The 18-member Committee to Dismantle the Regime and Retrieve Public Funds was set up after Al Bashir’s downfall to retrieve hundreds of millions of dollars in land, property and companies in the capital, Khartoum.
Composed of military leaders and civilians, it urged those who took part in the 2019 uprising to move in to protect them.
“In a strange move, the troops which are assigned to guard the assets and buildings seized from the ousted regime have received orders to withdraw and evacuate them immediately,” it said in a statement shared with The National.
Al Bashir stayed in power for 30 years before the military forced him out after a popular uprising. He is in jail in the Sudanese capital and faces charges of treason, corruption and war crimes, all of which he denies.
Sudan’s foreign minister has said the country’s Cabinet is divided on how to hand him to the International Criminal Court.
Al Bashir was convicted of corruption and faces several other charges in Sudan.
He is also wanted by the ICC, for genocide, war crimes and crimes against humanity committed during the conflict in Darfur.
More than 300,000 people were killed and millions displaced by the fighting.
Tension among the members of the Sovereign Council has risen sharply since this month’s failed coup, which was blamed on Al Bashir loyalists in the military.
Both sides have traded barbs publicly and blamed each other for their country’s difficulties.
“Some senior officers are upset with accusations by civilian politicians that the military wants to stay in power and is working against the revolution. They didn’t attend two closed meetings yesterday and the day before in protest,” General Amin Ismail Madgzoub, a senior crisis solution advisor to the armed forces, told The National.
On Sunday, the head of the Sovereign Council, Lt Gen Abdel Fattah Al Burhan, said the army would always protect the December revolution.
“The armed forces are the guardians of Sudan, its security and its people. The revolutionary forces should act in unison and never allow a small group to hijack the revolution,” he said at the opening of a hospital in Khartoum. “We are going to reorganise the armed forces ... Partisan activities are banned in the army.”

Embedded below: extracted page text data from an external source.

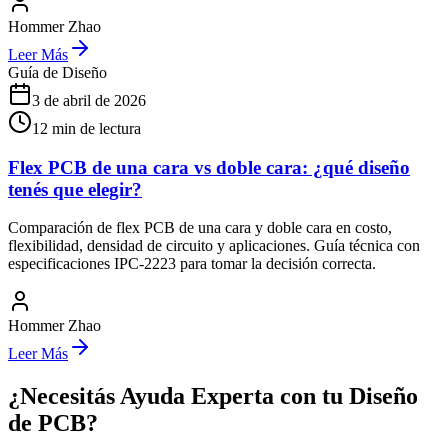
Hommer Zhao
Leer Más
Guía de Diseño
3 de abril de 2026
12
min de lectura
Flex PCB de una cara vs doble cara: ¿qué diseño
tenés que elegir?
Comparación de flex PCB de una cara y doble cara en costo,
flexibilidad, densidad de circuito y aplicaciones. Guía técnica con
especificaciones IPC-2223 para tomar la decisión correcta.
Hommer Zhao
Leer Más
¿Necesitás Ayuda Experta con tu Diseño
de PCB?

He emphasised that the armed forces were committed to holding elections on the date fixed for ending the transition in 2023.

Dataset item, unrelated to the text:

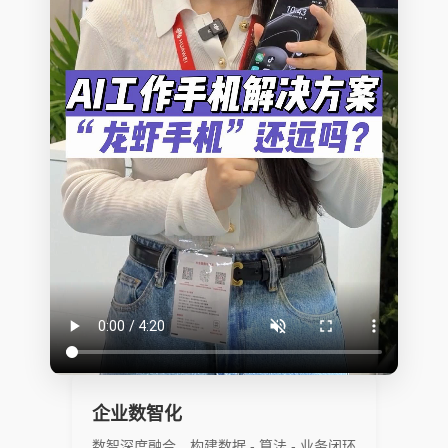
企业数智化
数智深度融合，构建数据 - 算法 - 业务闭环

“After that, the army will leave the political scene and its role will be limited to protecting the country.”
Two days after the military announced they had arrested 21 mutinous officers and soldiers, army leaders accused the civilians they share power with of seeking personal gains and forgetting the aims of the revolution.
Gen Mohamed Dagalo, a paramilitary leader and Al Burhan’s deputy in the Sovereign Council, said politicians were the main cause of coups.

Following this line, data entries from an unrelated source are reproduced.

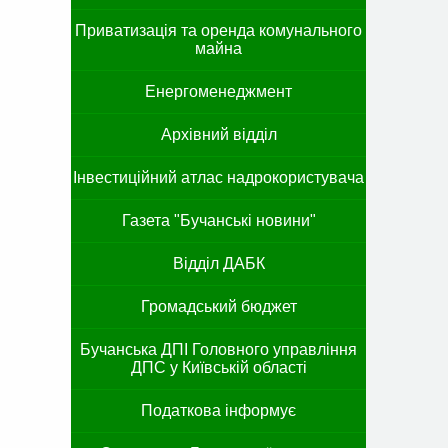
Приватизація та оренда комунального
майна
Енергоменеджмент
Архівний відділ
Інвестиційний атлас надрокористувача
Газета "Бучанські новини"
Відділ ДАБК
Громадський бюджет
Бучанська ДПІ Головного управління
ДПС у Київській області
Податкова інформує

Civilian politicians argued that such comments are a threat to the transition to democracy, with Sudan having experienced 11 coups and failed attempts since it became an independent state in 1956.
But Mohamed Al Amin Abdel Nabi, the first media advisor to the Foreign Ministry, sought to play down the hostile tone between both sides.
“Army generals and civilian cabinet ministers are meeting as usual but there are tensions between both sides in the wake of the failed coup attempt,” he told The National.
“Today, a government delegation led by Lt Gen Shams El-Din Al Kabashi, and including the ministers of foreign affairs, oil and interior, headed to Port Sudan in the east to talk with representatives of the anti-government protesters,” he said. It was a reference to the turmoil in the Red Sea trade hub of Port Sudan, which is affecting fuel supplies and revenue.
In a statement late on Sunday civilian Prime Minister Abdalla Hamdok said the dispute "is not between the military and civilians, but between those who believe in the civilian democratic transition either military or civilian, and those who want to block the path from both sides."
The escalation in tension is on public display days before the visit of US envoy for the Horn of Africa, Jeffrey Feltman, to reaffirm American support for the country’s government.
In a phone call with Prime Minister Abdalla Hamdok on Friday, national security adviser Jake Sullivan “expressed the Biden administration’s commitment to support the civilian-led transition to democracy in Sudan and oppose any attempts to derail or disrupt the will of the Sudanese people”, the White House National Security Council said.